Dia menerangkan putusan MK Nomor 16/PUU-VIII/2010 tertanggal 15 Desember 2010 tentang pengujian konstitusionalitas Pasal 66 ayat (1) UU MA dan Pasal 24 ayat (2) UU Kekuasaan Kehakiman secara tegas membatasi PK di luar perkara pidana. Dalam pertimbangan hukumnya, MK beralasan saat PK diajukan lebih dari satu kali bakal berdampak terhadap perkara yang tidak berkesudahan.

Baca Juga:

MK berpendapat bila PK dilakukan lebih dari satu kali, maka bertentangan dengan asas litis finiri oportet, setiap perkara haruslah ada akhirnya. Selain itu, PK yang diajukan lebih dari satu kali bisa merugikan pihak yang mencari keadilan.

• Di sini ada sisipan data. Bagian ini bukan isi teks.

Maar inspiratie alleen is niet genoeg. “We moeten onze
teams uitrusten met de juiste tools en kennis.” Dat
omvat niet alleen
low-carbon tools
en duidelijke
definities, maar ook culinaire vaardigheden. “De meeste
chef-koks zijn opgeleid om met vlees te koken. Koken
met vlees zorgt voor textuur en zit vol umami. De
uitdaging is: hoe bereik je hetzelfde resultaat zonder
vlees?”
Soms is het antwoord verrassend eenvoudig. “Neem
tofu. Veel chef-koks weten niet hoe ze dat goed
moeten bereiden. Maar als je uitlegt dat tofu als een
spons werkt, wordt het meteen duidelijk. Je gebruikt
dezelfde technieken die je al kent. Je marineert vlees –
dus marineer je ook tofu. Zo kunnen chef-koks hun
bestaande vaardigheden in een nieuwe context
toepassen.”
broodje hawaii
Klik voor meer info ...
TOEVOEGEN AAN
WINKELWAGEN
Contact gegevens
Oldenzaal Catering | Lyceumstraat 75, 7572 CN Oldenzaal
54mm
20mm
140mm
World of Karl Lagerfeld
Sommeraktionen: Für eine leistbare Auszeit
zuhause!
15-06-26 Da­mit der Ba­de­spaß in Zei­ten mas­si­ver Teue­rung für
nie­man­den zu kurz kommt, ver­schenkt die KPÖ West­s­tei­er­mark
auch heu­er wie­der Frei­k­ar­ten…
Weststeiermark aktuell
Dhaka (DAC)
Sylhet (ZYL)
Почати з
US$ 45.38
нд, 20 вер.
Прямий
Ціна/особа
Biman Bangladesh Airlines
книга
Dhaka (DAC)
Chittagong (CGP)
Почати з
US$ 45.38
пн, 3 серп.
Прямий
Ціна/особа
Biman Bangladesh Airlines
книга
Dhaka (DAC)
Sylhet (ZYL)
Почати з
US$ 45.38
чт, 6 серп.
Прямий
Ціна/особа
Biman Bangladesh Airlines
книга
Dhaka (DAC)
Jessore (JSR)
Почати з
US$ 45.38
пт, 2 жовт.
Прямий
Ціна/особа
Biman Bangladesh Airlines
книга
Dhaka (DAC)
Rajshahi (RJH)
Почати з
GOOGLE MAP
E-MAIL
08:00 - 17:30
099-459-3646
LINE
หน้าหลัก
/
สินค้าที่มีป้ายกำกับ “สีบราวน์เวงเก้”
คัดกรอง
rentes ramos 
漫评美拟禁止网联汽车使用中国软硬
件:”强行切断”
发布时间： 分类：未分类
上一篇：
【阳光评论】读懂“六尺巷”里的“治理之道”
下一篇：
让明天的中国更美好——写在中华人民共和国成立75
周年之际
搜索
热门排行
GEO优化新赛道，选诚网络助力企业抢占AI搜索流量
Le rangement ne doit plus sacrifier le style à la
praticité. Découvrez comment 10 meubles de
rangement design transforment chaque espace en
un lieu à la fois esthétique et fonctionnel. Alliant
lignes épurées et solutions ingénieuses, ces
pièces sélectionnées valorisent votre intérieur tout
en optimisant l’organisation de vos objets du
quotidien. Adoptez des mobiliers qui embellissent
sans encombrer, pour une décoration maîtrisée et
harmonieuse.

Wakil Ketua Forum Dekan Fakultas Hukum Perguruan Tinggi Wilayah Barat itu melanjutkan perubahan hukum acara melalui RUU Hukum Acara Perdata menjadi momentum yang tepat. Khususnya dalam menyempurnakan norma hukum acara perdata peninggalan kolonial Belanda. “Kami berharap RUU Hukum Acara Perdata  ini dapat disahkan di Tahun 2022 ini,” ujarnya.

Ia menegaskan setiap produk hukum baru dalam bentuk UU haruslah mencerminkan kepastian hukum yang berkeadilan. Tak hanya itu, hakim mutlak memiliki independensi yang tinggi tanpa bisa diintervensi pihak manapun lain dalam mewujudkan keadilan substantif dan prosedural.

Dia melihat pembahasan RUU Hukum Acara Perdata yang sedang dibahas Panitia Kerja (Panja) Komisi III DPR, terdapat daftar inventarisasi masalah (DIM). Halim merinci terdapat 930 DIM bersifat tetap, 172 bersifat redaksional, 137 bersifat substansi, dan 83 bersifat substansi baru. Pembahasan RUU Hukum Acara Perdata amat diperlukan peran partisipasi masyarakat secara bermakna. “Keterlibatan akademisi, tokoh, dan asosiasi seperti Asosiasi Dosen Hukum Acara Perdata (Adhaper), dan lainnya sangat diperlukan,” imbuhnya.

Terpisah, Vice Presiden Kongres Advokat Indonesia (KAI) Indra Sahnun Lubis (ISL), Djamaludin Koedoeboen berpandangan dari aspek praktik di lapangan, pengalaman membuktikan pengajukan PK lebih dari satu kali di perkara perdata nyaris tak ada batasnya yang berujung menimbulkan kerancuan.

Karenanya, pembentuk UU perlu membuat batasan pengajuan PK hanya diperbolehkan satu kali. Tapi ada pengecualian diperbolehkan dua kali sepanjang adanya kejanggalan. Misalnya, ada dugaan kasus suap antara pihak berperkara dengan majelis hakim, maka PK dapat diajukan dua kali. “Kalau tidak, berdalil novum yang kadang akal-akalan juga. Sehingga karena sudah inkracht, kemudian dimentahkan dari PK,” katanya.